This morning I read 1 Chronicles 4 where a man named Jabez is introduced. A prayer of Jabez’ is recorded in verse 10 where it says:
“Jabez called out to the God of Israel: “If only you would bless me, extend my border, let your hand be with me, and keep me from harm, so that I will not experience pain.” And God granted his request.”1 Chronicles 4:10, CSB
A while back, there was a book that was very popular in Christian circles that centered on this verse. I remember reading it but I didn’t find it very helpful or encouraging. The promise of that book (as I recall) was that if I prayed that prayer with the proper sincerity, like Jabez, I would not experience pain.
I would like to believe that if I do everything right and if I pray the right prayer, everything will turn out well and my prayer to be relieved of discomfort will be granted. Regrettably, there is a large market for books and lectures that will promise exactly such an experience if we only do it correctly. But in doing so, these authors and speakers (perhaps unintentionally) present God as a heavenly vending machine that gives us what we want if we put in the correct amount and make the right selection.
The problem is that both Scripture and experience demonstrate that this is a false hope akin to the wish of turning lead into gold.
One need look no farther than the apostles to see that living a life of faithfulness to God does not prevent the experience of pain.

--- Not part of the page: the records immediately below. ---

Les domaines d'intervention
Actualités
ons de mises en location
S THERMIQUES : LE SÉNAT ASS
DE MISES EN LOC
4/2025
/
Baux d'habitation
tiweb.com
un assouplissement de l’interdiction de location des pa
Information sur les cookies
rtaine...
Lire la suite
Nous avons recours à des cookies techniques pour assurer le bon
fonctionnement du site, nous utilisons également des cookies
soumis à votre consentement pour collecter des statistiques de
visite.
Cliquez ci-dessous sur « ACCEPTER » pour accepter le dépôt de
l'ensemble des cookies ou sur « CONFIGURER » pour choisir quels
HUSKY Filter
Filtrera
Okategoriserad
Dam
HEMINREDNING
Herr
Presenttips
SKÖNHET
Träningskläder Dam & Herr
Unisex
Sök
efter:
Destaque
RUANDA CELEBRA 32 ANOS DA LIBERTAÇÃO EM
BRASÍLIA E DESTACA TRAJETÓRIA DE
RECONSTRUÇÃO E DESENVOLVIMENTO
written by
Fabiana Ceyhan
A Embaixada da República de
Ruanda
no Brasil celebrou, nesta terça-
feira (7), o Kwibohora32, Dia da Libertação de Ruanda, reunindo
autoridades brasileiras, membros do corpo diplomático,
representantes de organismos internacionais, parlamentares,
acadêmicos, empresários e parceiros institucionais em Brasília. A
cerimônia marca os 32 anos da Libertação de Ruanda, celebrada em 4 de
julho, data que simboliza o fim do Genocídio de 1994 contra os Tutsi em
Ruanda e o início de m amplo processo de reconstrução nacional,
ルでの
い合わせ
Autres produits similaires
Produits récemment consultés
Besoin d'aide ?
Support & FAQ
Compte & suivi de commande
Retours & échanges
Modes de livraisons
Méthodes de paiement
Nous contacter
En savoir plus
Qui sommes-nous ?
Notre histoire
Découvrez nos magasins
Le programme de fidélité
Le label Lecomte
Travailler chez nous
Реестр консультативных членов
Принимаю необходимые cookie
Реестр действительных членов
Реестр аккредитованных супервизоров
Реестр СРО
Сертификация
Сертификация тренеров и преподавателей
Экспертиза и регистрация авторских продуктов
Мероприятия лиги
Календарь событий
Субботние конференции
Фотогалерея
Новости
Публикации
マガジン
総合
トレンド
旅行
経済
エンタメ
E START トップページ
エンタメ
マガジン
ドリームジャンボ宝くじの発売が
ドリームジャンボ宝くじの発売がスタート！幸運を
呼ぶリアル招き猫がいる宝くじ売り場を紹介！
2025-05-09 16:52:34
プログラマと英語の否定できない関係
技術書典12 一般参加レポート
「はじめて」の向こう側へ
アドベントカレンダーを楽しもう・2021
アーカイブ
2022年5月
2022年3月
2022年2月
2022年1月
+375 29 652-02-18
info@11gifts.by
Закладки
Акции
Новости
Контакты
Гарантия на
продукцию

The Apostle Paul recounts his experience:
“Three times I was beaten with rods. Once I received a stoning. Three times I was shipwrecked. I have spent a night and a day in the open sea. On frequent journeys, I faced dangers from rivers, dangers from robbers, dangers from my own people, dangers from Gentiles, dangers in the city, dangers in the wilderness, dangers at sea, and dangers among false brothers; toil and hardship, many sleepless nights, hunger and thirst, often without food, cold, and without clothing. Not to mention other things, there is the daily pressure on me: my concern for all the churches.”2 Corinthians 11:25–28, CSB
How can we expect a pain-free life if this has been the experience of one of the writers of the New Testament? All of the other Apostles had similar experiences to what Paul has cataloged above.
I am reminded that God does not arrange our circumstances with the first priority of making us happy, safe or pain-free. He is interested, most importantly, in our holiness and our effectiveness in fulfilling our mission to make disciples.
God uses circumstances, even painful ones, to bring us into deeper relationship with himself. Perhaps we should say, that God especially uses the painful ones to teach us what he wants us to learn.
I am reminded of C. S. Lewis’ statement, ” . . . pain insists upon being attended to. God whispers to us in our pleasures, speaks in our conscience, but shouts in our pains: it is his megaphone to rouse a deaf world.”
As I write this, the entire world is caught in the grip of the COVID-19 pandemic. Christians will experience this along side of everyone else. We will be affected by this disease and people we know and love will be stricken by it.
As we approach Easter Sunday, we are reminded that the one who was able to defeat death is the same one who promises to be constantly with us (see Matthew 28:20).
No matter what happens and how this turns out, we still have Jesus and the resurrection proves that he is enough.